The drive to Canterbury took some time, and James was reminded once again of how immensely large London really was. They passed through shopping districts crowded with travelers on foot, most loaded with bags and boxes. They skirted industrial areas dominated by brick walls and filthy windows, tall smokestacks and metal garage doors.
Finally, they came to a neighborhood of large homes set far back behind carefully pristine gardens. Trees lined the double boulevard, most decorated with understated white Christmas lights. No cars were parked on the streets here, and the snow was no longer tramped down by endless intersecting vehicle and pedestrian tracks. Instead, the boulevard was striped with two neat black tyre marks, repeated carefully by the few cars that drove here. The Rolls Royce followed the tracks discreetly while James peered from the huge side windows, wondering which of the large, impressive-looking homes might be their destination.
“We’re not there quite yet,” Millie said with a smile in her voice.
James waited, his chest tight with a blend of anticipation and trepidation that was becoming all too familiar. The only other vehicle on the road, he noticed, was another large luxury car, though of much newer vintage, following the Wraith at a respectful distance, its headlights bright as diamonds on jeweler’s velvet.
As they neared the end of the boulevard, James realized that there was something unusual about the houses lining the left side. The spaces between and behind them were seamlessly dark, stretching off into foggy flatness. With a jolt of mild surprise, James realized that the flatness was the sea, mostly frozen over, so that the blue-white edges blended into smooth black over the depths. The rear yards of the homes sloped down to stony beaches, some dominated by the blocky silhouettes of boathouses, all dark and shut tight for the winter.
A line of trees obscured the shore view as the Wraith reached the end of the boulevard, which angled toward the sea and terminated at a neat round cul-de-sac with a curving metal guardrail.
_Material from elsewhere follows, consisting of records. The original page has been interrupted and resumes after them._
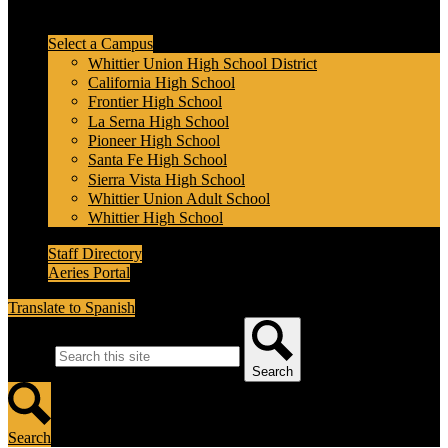
Header Secondary Links
Select a Campus
Whittier Union High School District
California High School
Frontier High School
La Serna High School
Pioneer High School
Santa Fe High School
Sierra Vista High School
Whittier Union Adult School
Whittier High School
Staff Directory
Aeries Portal
Translate to Spanish
Search
Search
Search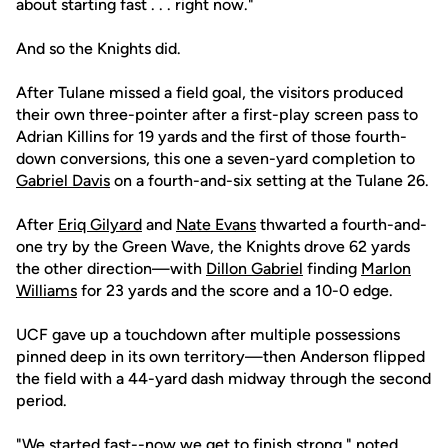
about starting fast . . . right now."
And so the Knights did.
After Tulane missed a field goal, the visitors produced
their own three-pointer after a first-play screen pass to
Adrian Killins for 19 yards and the first of those fourth-
down conversions, this one a seven-yard completion to
Gabriel Davis
on a fourth-and-six setting at the Tulane 26.
After
Eriq Gilyard
and
Nate Evans
thwarted a fourth-and-
one try by the Green Wave, the Knights drove 62 yards
the other direction—with
Dillon Gabriel
finding
Marlon
Williams
for 23 yards and the score and a 10-0 edge.
UCF gave up a touchdown after multiple possessions
pinned deep in its own territory—then Anderson flipped
the field with a 44-yard dash midway through the second
period.
"We started fast--now we get to finish strong," noted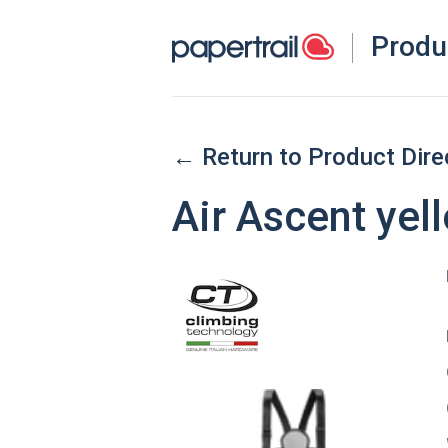
Produ
← Return to Product Dire
Air Ascent yell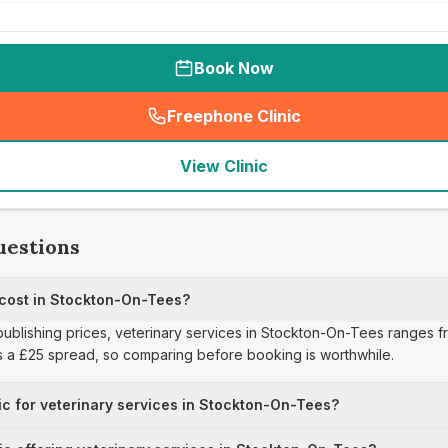
Book Now
Freephone Clinic
(
seo_lab_card_freephone
)
View Clinic
uestions
 cost in Stockton-On-Tees?
publishing prices, veterinary services in Stockton-On-Tees ranges fr
s a £25 spread, so comparing before booking is worthwhile.
ic for veterinary services in Stockton-On-Tees?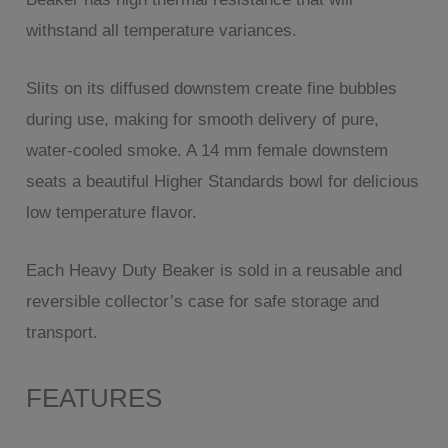
withstand all temperature variances.
Slits on its diffused downstem create fine bubbles
during use, making for smooth delivery of pure,
water-cooled smoke. A 14 mm female downstem
seats a beautiful Higher Standards bowl for delicious
low temperature flavor.
Each Heavy Duty Beaker is sold in a reusable and
reversible collector’s case for safe storage and
transport.
FEATURES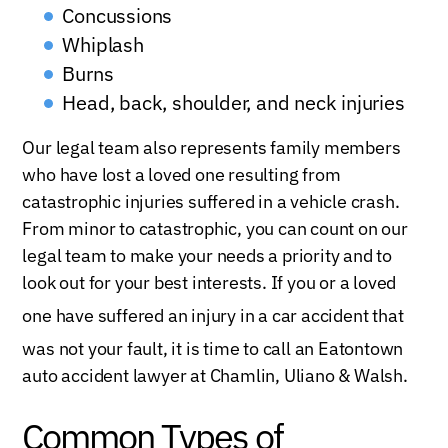
Concussions
Whiplash
Burns
Head, back, shoulder, and neck injuries
Our legal team also represents family members
who have lost a loved one resulting from
catastrophic injuries suffered in a vehicle crash.
From minor to catastrophic, you can count on our
legal team to make your needs a priority and to
look out for your best interests. If you or a loved
one have suffered an injury in a ca
r accident that
was not your fault,
it is time to call an Eatontown
auto accident lawyer at Chamlin, Uliano & Walsh.
Common Types of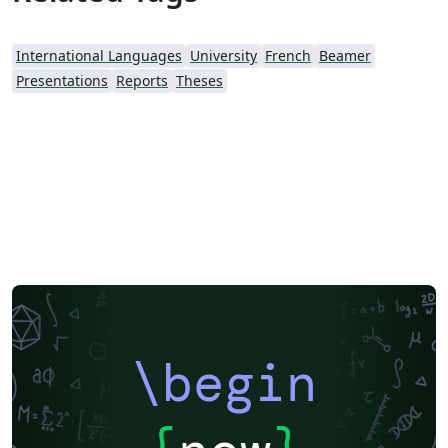
International Languages
University
French
Beamer
Presentations
Reports
Theses
\begin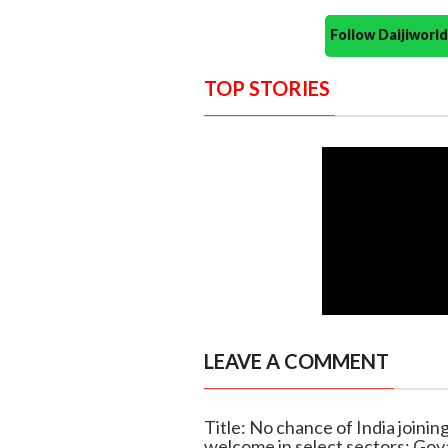
Follow Daijiwor
TOP STORIES
LEAVE A COMMENT
Title: No chance of India joini
welcome in select sectors: Goy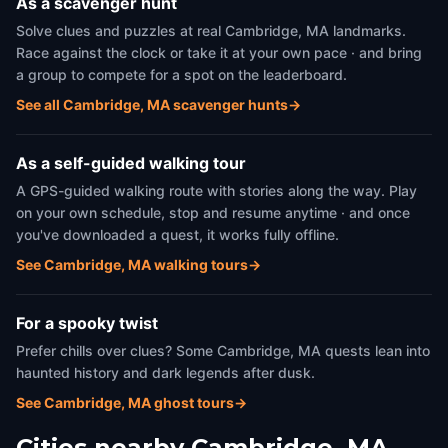
As a scavenger hunt
Solve clues and puzzles at real Cambridge, MA landmarks.
Race against the clock or take it at your own pace · and bring
a group to compete for a spot on the leaderboard.
See all Cambridge, MA scavenger hunts
→
As a self-guided walking tour
A GPS-guided walking route with stories along the way. Play
on your own schedule, stop and resume anytime · and once
you've downloaded a quest, it works fully offline.
See Cambridge, MA walking tours
→
For a spooky twist
Prefer chills over clues? Some Cambridge, MA quests lean into
haunted history and dark legends after dusk.
See Cambridge, MA ghost tours
→
Cities nearby
Cambridge, MA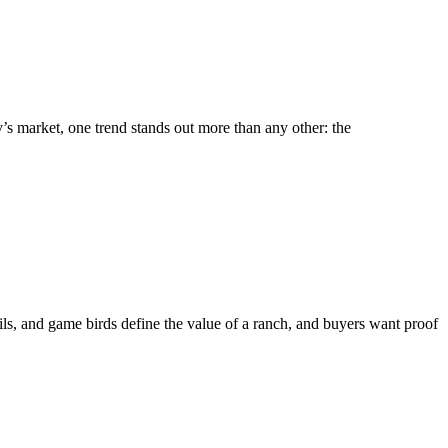
y’s market, one trend stands out more than any other: the
ails, and game birds define the value of a ranch, and buyers want proof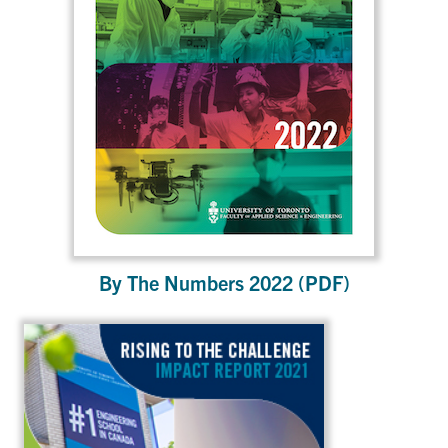
By The Numbers 2022 (PDF)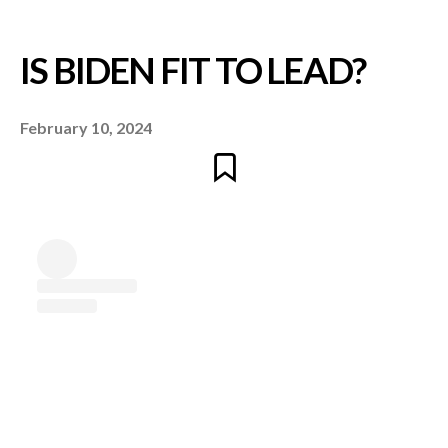
February 10, 2024
IS BIDEN FIT TO LEA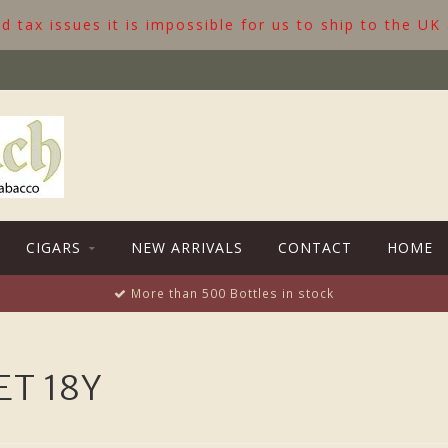
 tax issues it is impossible for us to ship to the UK
CIGARS
NEW ARRIVALS
CONTACT
HOME
More than 500 Bottles in stock
T 18Y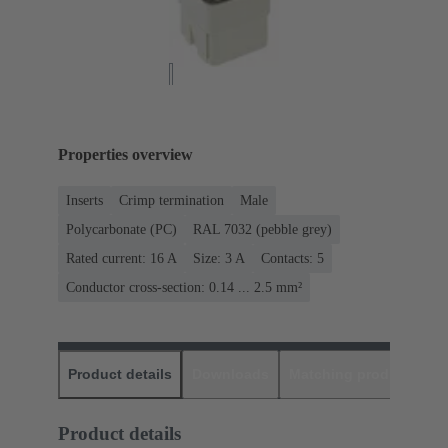
Properties overview
Inserts
Crimp termination
Male
Polycarbonate (PC)
RAL 7032 (pebble grey)
Rated current: ‌16 A
Size: 3 A
Contacts: 5
Conductor cross-section: 0.14 ... 2.5 mm²
Product details
Downloads
Matching products
D
Product details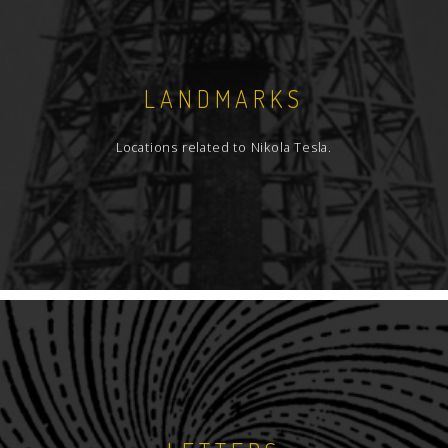
LANDMARKS
Locations related to Nikola Tesla.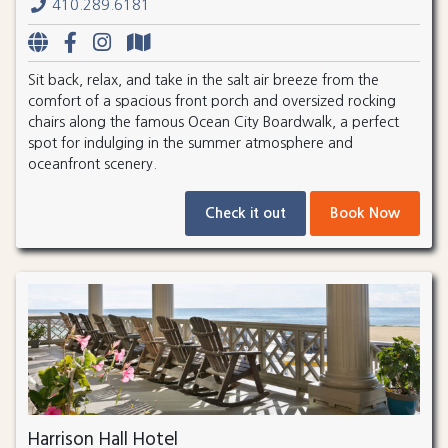
410.289.6181
Sit back, relax, and take in the salt air breeze from the
comfort of a spacious front porch and oversized rocking
chairs along the famous Ocean City Boardwalk, a perfect
spot for indulging in the summer atmosphere and
oceanfront scenery.
Check it out
Book Now
Harrison Hall Hotel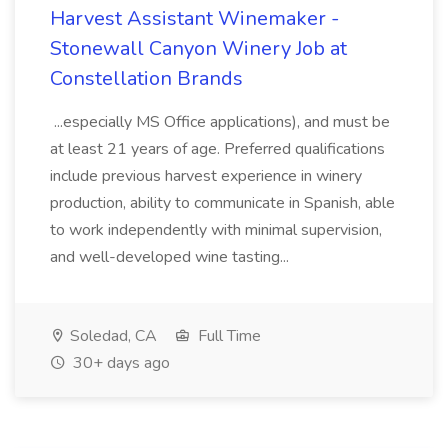
Harvest Assistant Winemaker -
Stonewall Canyon Winery Job at
Constellation Brands
...especially MS Office applications), and must be
at least 21 years of age. Preferred qualifications
include previous harvest experience in winery
production, ability to communicate in Spanish, able
to work independently with minimal supervision,
and well-developed wine tasting...
Soledad, CA
Full Time
30+ days ago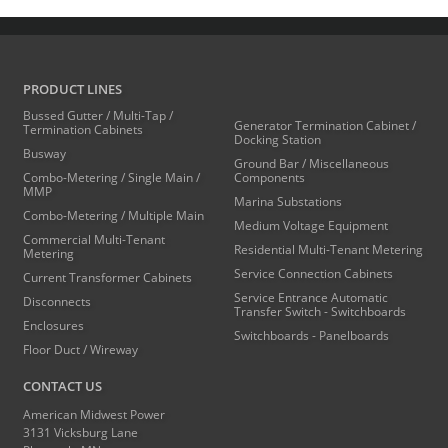
PRODUCT LINES
Bussed Gutter / Multi-Tap /
Generator Termination Cabinet /
Termination Cabinets
Docking Station
Busway
Ground Bar / Miscellaneous
Combo-Metering / Single Main /
Components
MMP
Marina Substations
Combo-Metering / Multiple Main
Medium Voltage Equipment
Commercial Multi-Tenant
Residential Multi-Tenant Metering
Metering
Service Connection Cabinets
Current Transformer Cabinets
Service Entrance Automatic
Disconnects
Transfer Switch - Switchboards
Enclosures
Switchboards - Panelboards
Floor Duct / Wireway
CONTACT US
American Midwest Power
3131 Vicksburg Lane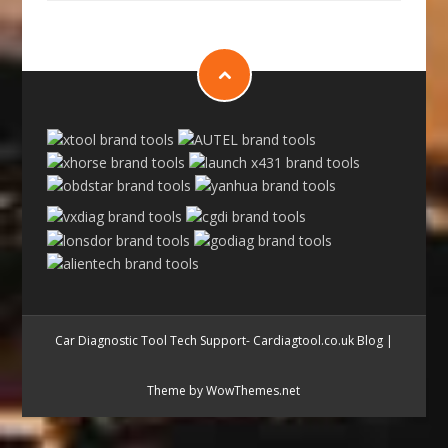
Car Diagnostic Tool Tech Support- Cardiagtool.co.uk Blog
|
Theme by WowThemes.net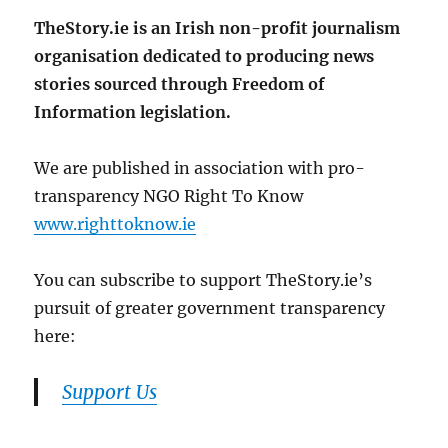
TheStory.ie is an Irish non-profit journalism
organisation dedicated to producing news
stories sourced through Freedom of
Information legislation.
We are published in association with pro-
transparency NGO Right To Know
www.righttoknow.ie
You can subscribe to support TheStory.ie’s
pursuit of greater government transparency
here:
Support Us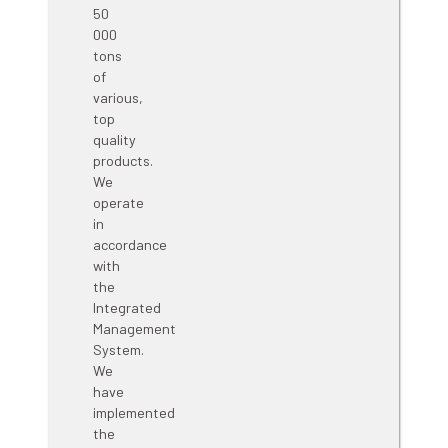
high-
quality
bentonite-
based
products.
The
installed
capacity
enables
the
production
of
about
50
000
tons
of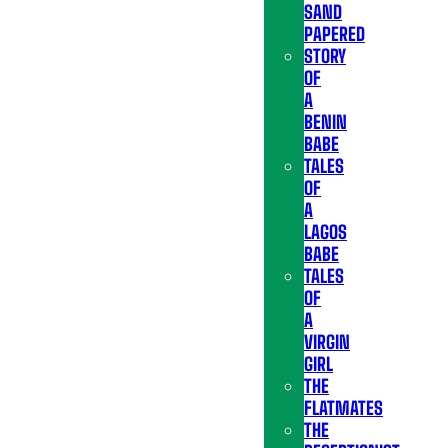
SAND
PAPERED
STORY
OF
A
BENIN
BABE
TALES
OF
A
LAGOS
BABE
TALES
OF
A
VIRGIN
GIRL
THE
FLATMATES
THE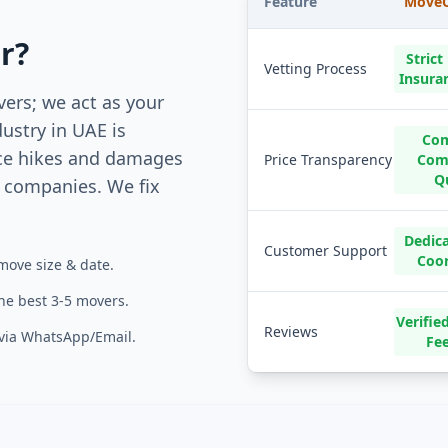
Feature
MoveC
r?
Strict
Vetting Process
Insura
vers; we act as your
ustry in UAE is
Com
ce hikes and damages
Price Transparency
Comp
Q
companies. We fix
Dedic
Customer Support
Coo
move size & date.
the best 3-5 movers.
Verifi
Reviews
 via WhatsApp/Email.
Fe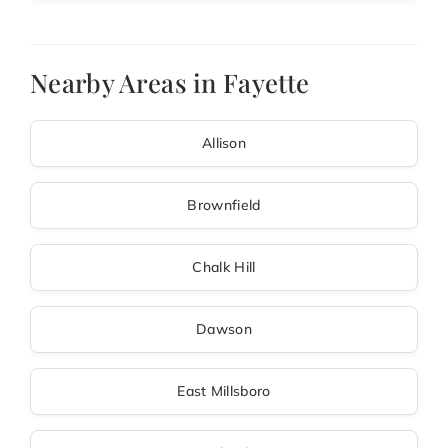
Nearby Areas in Fayette
Allison
Brownfield
Chalk Hill
Dawson
East Millsboro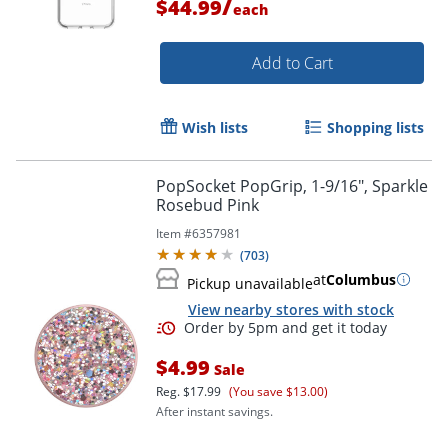
/
$44.99
each
Add to Cart
Wish lists
Shopping lists
PopSocket PopGrip, 1-9/16", Sparkle
Order by 5pm and get it toda
Rosebud Pink
Item #
6357981
(
703
)
at
Columbus
Pickup unavailable
View nearby stores with stock
$4.99
Sale
Reg.
$17.99
(You save $13.00)
After instant savings.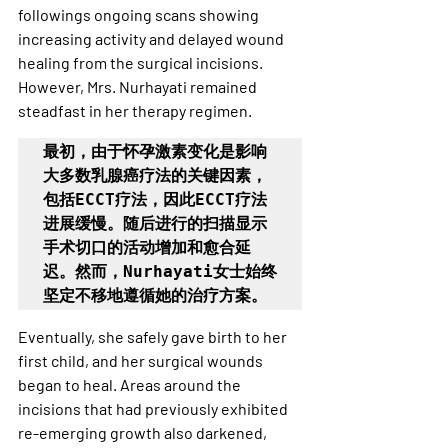
followings ongoing scans showing 
increasing activity and delayed wound 
healing from the surgical incisions. 
However, Mrs. Nurhayati remained 
steadfast in her therapy regimen.
最初，由于怀孕激素变化是影响
大多数乳腺癌疗法的关键因素，
包括ECCT疗法，因此ECCT疗法
进展缓慢。随后进行的扫描显示
手术切口的活动增加和愈合延
迟。然而，Nurhayati女士始终
坚定不移地遵循她的治疗方案。
Eventually, she safely gave birth to her 
first child, and her surgical wounds 
began to heal. Areas around the 
incisions that had previously exhibited 
re-emerging growth also darkened,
Trees lined the rail, crowding directly up to it, blotting out the sea view and the night sky beyond. The streetlamps ended at the last house, leaving the cul-de-sac thick with shadow, like a giant paved period at the end of a formal sentence.
The Wraith stopped in the centre of the period.
“Are we,” James asked, leaning forward on the seat to peer through the windscreen far ahead, “like, here yet?”
Beyond the windscreen, the dark line of trees began to shift.